Unhealthy Test Insights

Tests are hard to maintain. Once you write them, they have a tendency to stick around, even when it’s no longer clear what value they provide or when they are hurting more than helping.

SMEs working on maintaining those tests often struggle to make convincing arguments as to what work needs to be done to improve the effectiveness of tests and get frustrated.

The overall quality of tests suffers, and in the worst case, the annoyance of the tests goes too high, and developers lose trust in the tests.

Hence the Unhealthy Tests page in Launchable! This page surfaces tests that exhibit specific issues so you can investigate and make necessary changes.
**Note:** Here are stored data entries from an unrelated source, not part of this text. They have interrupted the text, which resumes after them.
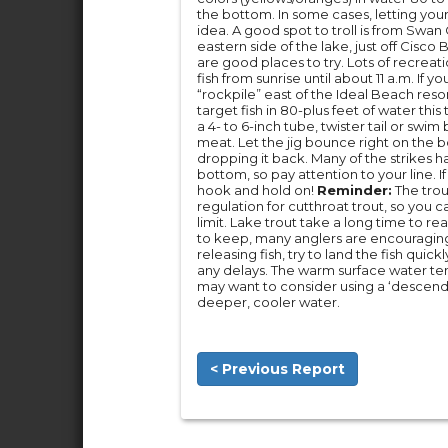
the bottom. In some cases, letting your
idea. A good spot to troll is from Swa
eastern side of the lake, just off Cis
are good places to try. Lots of recreati
fish from sunrise until about 11 a.m. If y
“rockpile” east of the Ideal Beach reso
target fish in 80-plus feet of water thi
a 4- to 6-inch tube, twister tail or swim
meat. Let the jig bounce right on the bo
dropping it back. Many of the strikes h
bottom, so pay attention to your line. If
hook and hold on!
Reminder:
The trout
regulation for cutthroat trout, so you 
limit. Lake trout take a long time to rea
to keep, many anglers are encouraging 
releasing fish, try to land the fish quic
any delays. The warm surface water tem
may want to consider using a ‘descendin
deeper, cooler water.
< Previous Report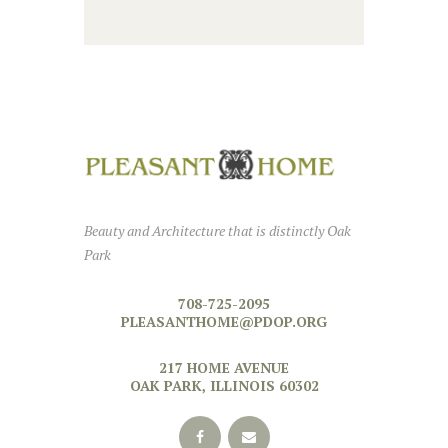
Beauty and Architecture that is distinctly Oak
Park
708-725-2095
PLEASANTHOME@PDOP.ORG
217 HOME AVENUE
OAK PARK, ILLINOIS 60302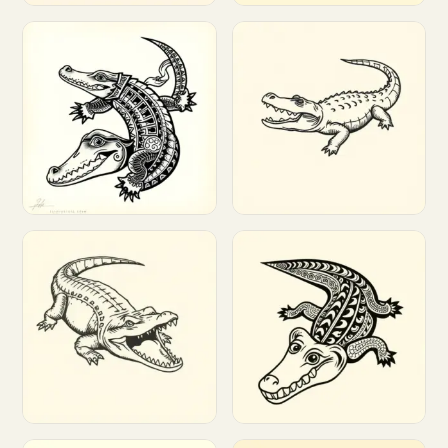
Customize
Customize
Customize
Customize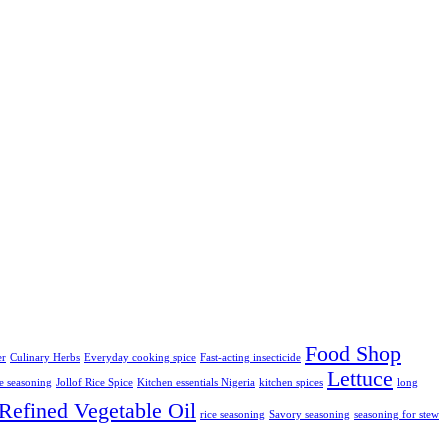
Food Shop
er
Culinary Herbs
Everyday cooking spice
Fast-acting insecticide
Lettuce
ce seasoning
Jollof Rice Spice
Kitchen essentials Nigeria
kitchen spices
long
Refined Vegetable Oil
rice seasoning
Savory seasoning
seasoning for stew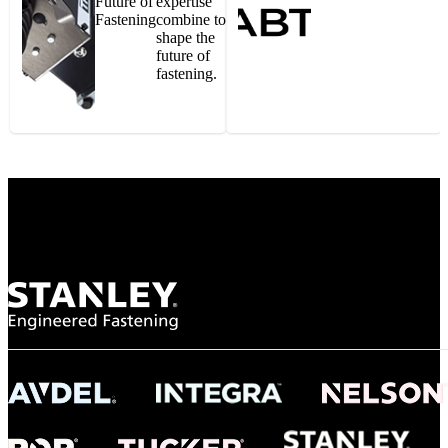
Future of
expertise
Fastening
combine to
shape the
future of
fastening.
Gonzalo Escartin
Technical Director, Schmitz Cargobull Iberica,
S.A.
NASA
"To survive the vibration and high temperatures of launch, we require the most
reliable locking engagement thread. Screws must remain tight without
opportunity for retightening. With conventional threading, however, screws
loosened up and backed out under testing. The Spiralock thread form retained a
tight seal at 300° C. Once torqued down properly, the screws stayed put in the
threads, which helped us meet our flight schedule."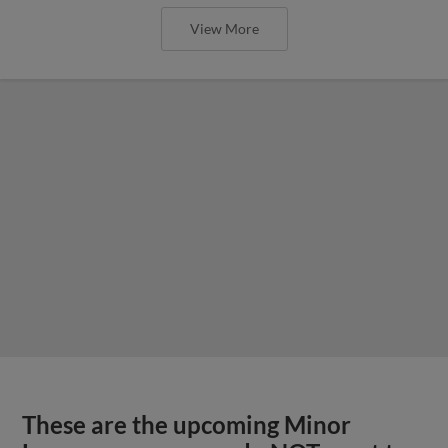
View More
These are the upcoming Minor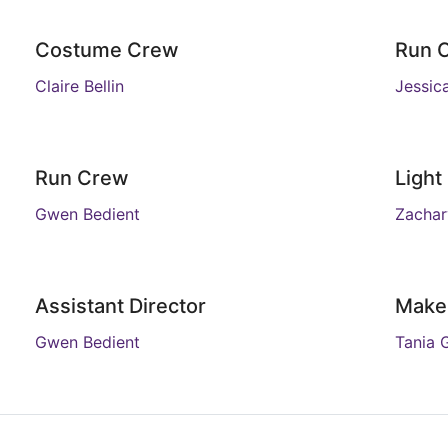
Costume Crew
Run 
Claire Bellin
Jessic
Run Crew
Light
Gwen Bedient
Zachar
Assistant Director
Make
Gwen Bedient
Tania 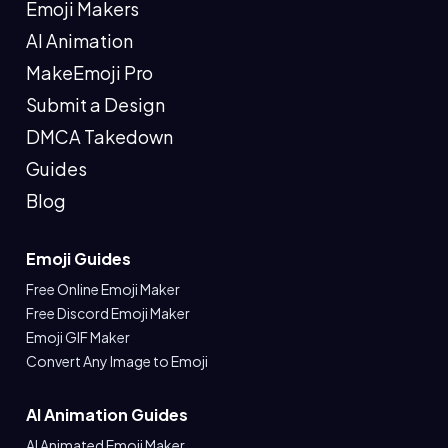
Emoji Makers
AI Animation
MakeEmoji Pro
Submit a Design
DMCA Takedown
Guides
Blog
Emoji Guides
Free Online Emoji Maker
Free Discord Emoji Maker
Emoji GIF Maker
Convert Any Image to Emoji
AI Animation Guides
AI Animated Emoji Maker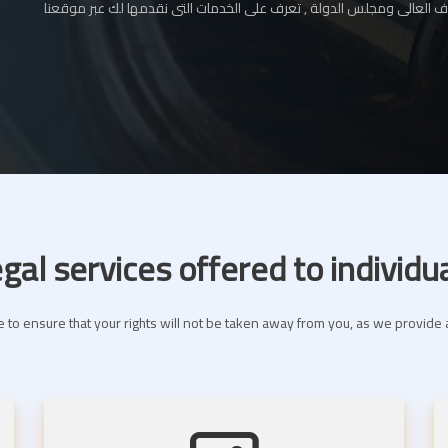
المحامي بالإستئناف العالى ومجلس الدولة , تعرف على الخدمات التى نقدم
gal services offered to individu
 to ensure that your rights will not be taken away from you, as we provide a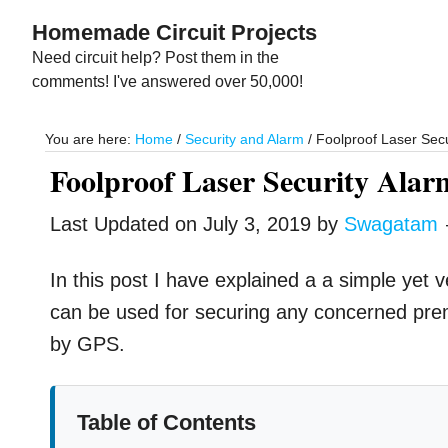
Skip
Skip
Homemade Circuit Projects
to
to
Need circuit help? Post them in the
main
primary
comments! I've answered over 50,000!
content
sidebar
You are here:
Home
/
Security and Alarm
/
Foolproof Laser Secur
Foolproof Laser Security Alar
Last Updated on
July 3, 2019
by
Swagatam
In this post I have explained a a simple yet ve
can be used for securing any concerned pre
by GPS.
Table of Contents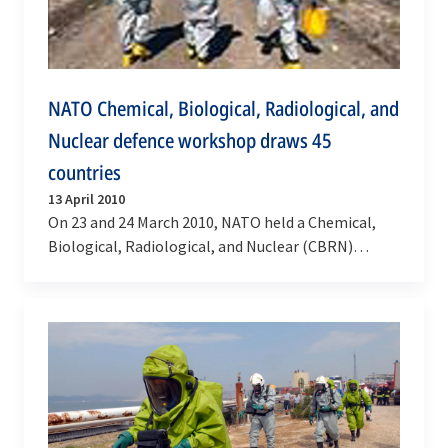
NATO Chemical, Biological, Radiological, and
Nuclear defence workshop draws 45
countries
13 April 2010
On 23 and 24 March 2010, NATO held a Chemical,
Biological, Radiological, and Nuclear (CBRN)
Defence Workshop and Exhibition at NATO
Headquarters to…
Unhealthy Test stats are aggregated at the 'altitude' that your test runner uses to run tests. See #Subset altitude and test times for more info on this concept.

Flaky Tests

About flaky tests

Flaky tests are automated tests that fail randomly during a run for reasons not related to the code changes being tested. They are often caused by timing issues, concurrency problems, or the presence of other workloads in the system.

Flaky tests are a common problem for many development teams, especially as test suites grow. They are more common at higher levels of the Test Pyramid, especially in UI and system tests.

Like the fictional boy who cried “wolf,” tests that send a false signal too often are sometimes ignored. Or worse, people spend real time and effort trying to diagnose a failure, only to discover that it has nothing to do with their code changes. When flakiness occurs with many tests, it can make people weary of all tests and all failures—not just flaky tests—causing a loss of trust in tests.

Tests that produce flaky results should be repaired or removed from the test suite.

Flaky Test Insights

To help with this, Launchable can analyze your test runs to identify flaky tests in your suite.

All you have to do is start sending data to Launchable. After that, the Flaky tests page should be populated within a few days.

However, for flakiness scores to populate, you need to run the same test multiple times against the same Build. In other words, you need to have a retry mechanism in place to re-run tests when they fail. (This is usually already the case for test suites with flaky tests.)

Launchable re-analyzes your test sessions to extract flakiness data every day.

Flaky tests are automated tests that fail randomly during a run for reasons not related to the code changes being tested. They are often caused by timing issues, concurrency problems, or the presence of other workloads in the system.

Flakiness score

A test is considered flaky if you run it multiple times against the same build, and sometimes it passes and fails.

The flakiness score for a test represents the probability that a test fails but eventually passes if you run it repeatedly.

For example, let's say you have a test called myTest1 with a flakiness score of 0.1. This means that if this test failed against ten different commits, in 1 of those ten commits, that failure was not a true failure. If you run that test repeatedly, it eventually passes. This test is slightly flaky.

Similarly, another test called myTest2 has a flakiness score of 0.9. If this test failed against ten different commits, in 9 out of those ten commits, you saw a false failure that retry will yield a passing result. That test is very flaky and should be fixed.

Total duration

The dashboard also includes the total duration of a flaky test. Since flaky tests are often retried multiple times, this adds lots of extra time to each test run.

The total duration is useful for prioritizing which flaky tests to fix first.

For example, you might have a very flaky test (i.e., it has a high flakiness score) but either doesn't take very long to run each time, it doesn't run very often, or both. In comparison, you might have a less flaky test that takes a very long time to run -- so you'll probably want to fix that first.

The table is sorted by flakiness score in descending order, not total duration.

Never Failing Tests

Tests that never fail are like cats who never catch any mice. They take up execution time and require maintenance, yet they may not add value. For each test, ask yourself if it provides enough value to justify its execution time. Consider moving the test to the right so that it runs less frequently.

A test must run at least five (5) times in order to be considered.

Longest Tests

Slow tests are like gunk that builds up in your engine. Over time they slow down your CI cycle.

Most Failed Tests

Tests that fail too often are suspicious. Perhaps they are flaky. Perhaps they are fragile/high maintenance. Perhaps they are testing too many things in one shot.